What are you guys using for ml workloads in production nowadays?
Hi everyone,
I’m currently trying to transition into ML infrastructure (or ML platform engineering, as many companies call it these days).
My background is primarily in DevOps, cloud infrastructure, and release engineering. I’ve worked extensively with Kubernetes, spent some time at VMware Tanzu, and have mostly used AWS, although I have experience across other cloud providers as well.
More recently, I completed a Master’s in AI, so I have a solid understanding of modern LLMs and multimodal models from the model side. What I feel I’m missing is hands-on experience with production ML systems.

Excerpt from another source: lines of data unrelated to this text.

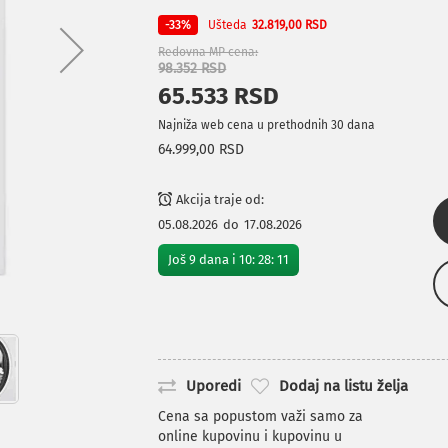
Ušteda
-33%
32.819,00 RSD
Redovna MP cena
98.352 RSD
65.533 RSD
Najniža web cena u prethodnih 30 dana
64.999,00 RSD
Akcija traje od:
05.08.2026
do
17.08.2026
Još
9
dana i
10
:
28
:
10
Uporedi
Dodaj na listu želja
Cena sa popustom važi samo za
online kupovinu i kupovinu u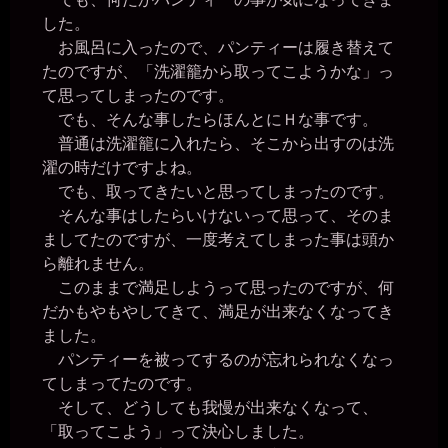
した。
お風呂に入ったので、パンティーは履き替えて
たのですが、「洗濯籠から取ってこようかな」っ
て思ってしまったのです。
でも、そんな事したらほんとにＨな事です。
普通は洗濯籠に入れたら、そこから出すのは洗
濯の時だけですよね。
でも、取ってきたいと思ってしまったのです。
そんな事はしたらいけないって思って、そのま
ましてたのですが、一度考えてしまった事は頭か
ら離れません。
このままで満足しようって思ったのですが、何
だかもやもやしてきて、満足が出来なくなってき
ました。
パンティーを被ってするのが忘れられなくなっ
てしまってたのです。
そして、どうしても我慢が出来なくなって、
「取ってこよう」って決心しました。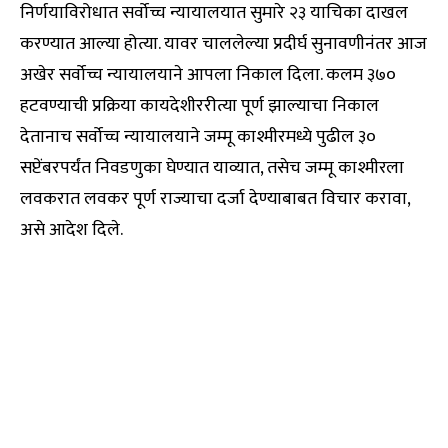
निर्णयाविरोधात सर्वोच्च न्यायालयात सुमारे २३ याचिका दाखल
करण्यात आल्या होत्या. यावर चाललेल्या प्रदीर्घ सुनावणीनंतर आज
अखेर सर्वोच्च न्यायालयाने आपला निकाल दिला. कलम ३७०
हटवण्याची प्रक्रिया कायदेशीररीत्या पूर्ण झाल्याचा निकाल
देतानाच सर्वोच्च न्यायालयाने जम्मू काश्मीरमध्ये पुढील ३०
सप्टेंबरपर्यंत निवडणुका घेण्यात याव्यात, तसेच जम्मू काश्मीरला
लवकरात लवकर पूर्ण राज्याचा दर्जा देण्याबाबत विचार करावा,
असे आदेश दिले.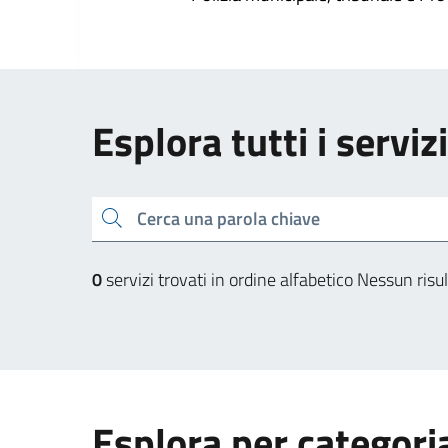
Esplora tutti i serviz
Cerca una parola chiave
0
servizi trovati in ordine alfabetico
Nessun risul
Esplora per categori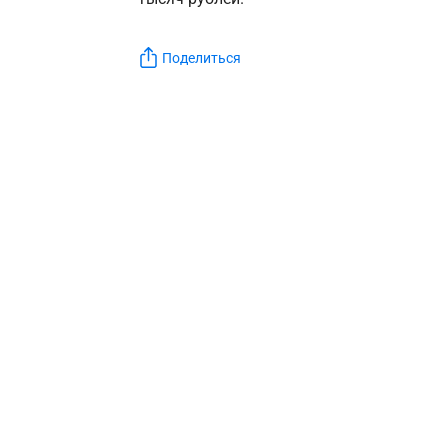
Поделиться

I’m currently trying to understand ML workload scheduling and orchestration. I see that many organizations build these workloads on Kubernetes, but there seems to be a growing ecosystem of tools, and I’m having trouble understanding what has become the industry standard.
Some of the projects I’ve come across are:
Kubeflow
Kueue
KubeRay
Volcano
Argo
Flyte
Airflow (in some cases)
I realize many of these tools solve different problems and are often used together, but I’d love to understand how they fit into a modern ML platform.
For example, what does a typical production ML training/inference pipeline look like today (excluding model serving engines like vLLM or other LLM-specific runtimes)? I’m more interested in the general platform architecture and how training jobs are scheduled, orchestrated, tracked, and deployed.
Also, are there any tools that you would consider “must know” for someone aiming for ML infrastructure/platform engineering roles? Is there anything that has effectively become the de facto standard in the industry?
Finally, do you think any certifications are actually valuable for breaking into this field, or is it better to focus on building projects and gaining hands-on experience?
Thanks in advance! I’d really appreciate hearing from people working in ML platform engineering or MLOps today.